Document layout detection data:
********

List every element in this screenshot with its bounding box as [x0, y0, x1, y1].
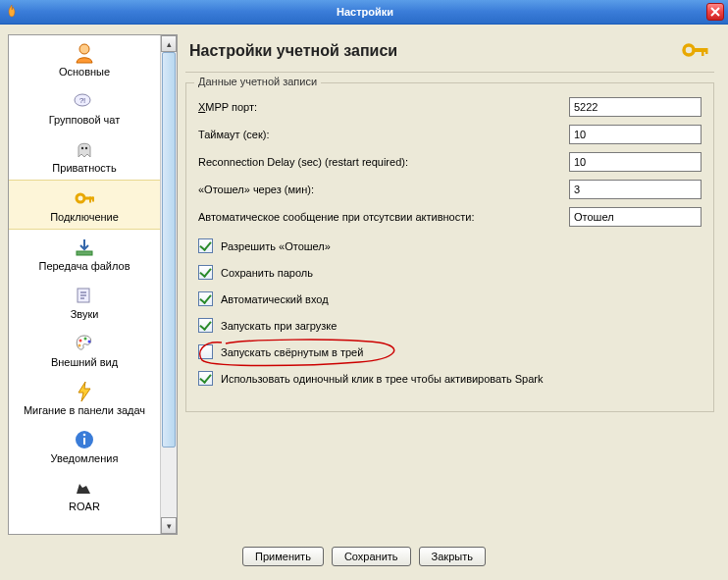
check-label: Разрешить «Отошел»: [221, 240, 331, 252]
save-button[interactable]: Сохранить: [332, 547, 411, 566]
check-label: Запускать свёрнутым в трей: [221, 346, 363, 358]
flame-icon: [4, 4, 20, 20]
sidebar-list: Основные ?! Групповой чат Приватность: [9, 35, 160, 534]
svg-point-14: [78, 344, 81, 347]
sidebar-item-label: Мигание в панели задач: [11, 404, 158, 416]
info-icon: [73, 428, 96, 451]
check-save-password[interactable]: Сохранить пароль: [198, 265, 702, 280]
check-start-in-tray[interactable]: Запускать свёрнутым в трей: [198, 344, 702, 359]
row-away: «Отошел» через (мин):: [198, 180, 702, 199]
svg-rect-16: [83, 438, 85, 445]
window-body: Основные ?! Групповой чат Приватность: [0, 25, 728, 580]
button-bar: Применить Сохранить Закрыть: [0, 535, 728, 580]
sidebar-item-notifications[interactable]: Уведомления: [9, 422, 160, 470]
svg-point-11: [79, 340, 82, 343]
svg-point-12: [84, 338, 87, 341]
scroll-down-icon[interactable]: ▾: [161, 517, 177, 534]
svg-point-13: [88, 341, 91, 343]
sidebar-item-label: Звуки: [11, 308, 158, 320]
checkbox-group: Разрешить «Отошел» Сохранить пароль Авто…: [198, 238, 702, 386]
wolf-icon: [73, 476, 96, 500]
sidebar-item-roar[interactable]: ROAR: [9, 470, 160, 518]
sidebar-item-label: Передача файлов: [11, 260, 158, 272]
checkbox[interactable]: [198, 344, 213, 359]
svg-rect-8: [92, 197, 94, 202]
sidebar-item-privacy[interactable]: Приватность: [9, 132, 160, 180]
row-timeout: Таймаут (сек):: [198, 125, 702, 144]
check-allow-away[interactable]: Разрешить «Отошел»: [198, 238, 702, 253]
apply-button[interactable]: Применить: [242, 547, 324, 566]
svg-point-4: [85, 147, 87, 149]
close-button[interactable]: [706, 3, 724, 21]
scroll-up-icon[interactable]: ▴: [161, 35, 177, 52]
row-reconnect: Reconnection Delay (sec) (restart requir…: [198, 152, 702, 172]
content-row: Основные ?! Групповой чат Приватность: [0, 25, 728, 535]
key-icon: [681, 38, 710, 64]
input-timeout[interactable]: [569, 125, 702, 144]
label-away: «Отошел» через (мин):: [198, 184, 569, 195]
sidebar-item-taskbar-flash[interactable]: Мигание в панели задач: [9, 374, 160, 422]
sidebar-item-general[interactable]: Основные: [9, 35, 160, 83]
svg-rect-7: [89, 197, 91, 203]
check-label: Сохранить пароль: [221, 267, 313, 279]
panel-header: Настройки учетной записи: [185, 34, 714, 73]
svg-text:?!: ?!: [79, 96, 86, 105]
window-title: Настройки: [24, 6, 706, 18]
sidebar-item-sounds[interactable]: Звуки: [9, 278, 160, 326]
label-xmpp-port: XMPP порт:: [198, 101, 569, 113]
label-timeout: Таймаут (сек):: [198, 129, 569, 140]
svg-point-5: [77, 194, 84, 202]
row-automsg: Автоматическое сообщение при отсутсвии а…: [198, 207, 702, 227]
check-run-on-startup[interactable]: Запускать при загрузке: [198, 318, 702, 333]
sidebar-item-connection[interactable]: Подключение: [9, 180, 160, 230]
sidebar: Основные ?! Групповой чат Приватность: [8, 34, 178, 535]
sidebar-scrollbar[interactable]: ▴ ▾: [160, 35, 177, 534]
sidebar-item-appearance[interactable]: Внешний вид: [9, 326, 160, 374]
row-xmpp-port: XMPP порт:: [198, 97, 702, 117]
label-reconnect: Reconnection Delay (sec) (restart requir…: [198, 156, 569, 168]
sidebar-item-label: Групповой чат: [11, 114, 158, 126]
sidebar-item-label: Приватность: [11, 162, 158, 174]
checkbox[interactable]: [198, 265, 213, 280]
svg-point-3: [81, 147, 83, 149]
checkbox[interactable]: [198, 238, 213, 253]
scroll-thumb[interactable]: [162, 52, 176, 448]
sidebar-item-filetransfer[interactable]: Передача файлов: [9, 230, 160, 278]
sidebar-item-label: ROAR: [11, 501, 158, 512]
svg-rect-6: [83, 197, 93, 200]
svg-rect-19: [693, 48, 707, 52]
input-reconnect[interactable]: [569, 152, 702, 172]
svg-point-18: [684, 45, 694, 55]
sidebar-item-label: Подключение: [11, 211, 158, 223]
svg-rect-9: [77, 251, 92, 255]
person-icon: [73, 41, 96, 65]
close-dialog-button[interactable]: Закрыть: [419, 547, 486, 566]
check-auto-login[interactable]: Автоматический вход: [198, 291, 702, 306]
checkbox[interactable]: [198, 371, 213, 386]
checkbox[interactable]: [198, 318, 213, 333]
input-xmpp-port[interactable]: [569, 97, 702, 117]
svg-rect-20: [702, 48, 704, 56]
sidebar-item-groupchat[interactable]: ?! Групповой чат: [9, 83, 160, 132]
palette-icon: [73, 332, 96, 355]
sidebar-item-label: Уведомления: [11, 452, 158, 464]
input-automsg[interactable]: [569, 207, 702, 227]
check-single-click-tray[interactable]: Использовать одиночный клик в трее чтобы…: [198, 371, 702, 386]
account-fieldset: Данные учетной записи XMPP порт: Таймаут…: [185, 82, 714, 412]
check-label: Использовать одиночный клик в трее чтобы…: [221, 373, 544, 385]
sidebar-item-label: Внешний вид: [11, 356, 158, 368]
check-label: Автоматический вход: [221, 293, 329, 305]
sidebar-item-label: Основные: [11, 66, 158, 78]
ghost-icon: [73, 137, 96, 161]
checkbox[interactable]: [198, 291, 213, 306]
input-away[interactable]: [569, 180, 702, 199]
main-panel: Настройки учетной записи Данные учетной …: [178, 34, 720, 535]
svg-point-17: [83, 434, 86, 437]
key-icon: [73, 186, 96, 210]
download-icon: [73, 236, 96, 259]
chat-bubble-icon: ?!: [73, 89, 96, 113]
scroll-track[interactable]: [161, 52, 177, 517]
titlebar: Настройки: [0, 0, 728, 25]
svg-point-0: [79, 44, 89, 54]
lightning-icon: [73, 380, 96, 403]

********

**Task item:** Search the entries for the word "Подключение" and gather every line where it appears.

**Written response:**
sidebar-item-connection[interactable]: Подключение: [9, 180, 160, 230]
sidebar-item-label: Подключение: [11, 211, 158, 223]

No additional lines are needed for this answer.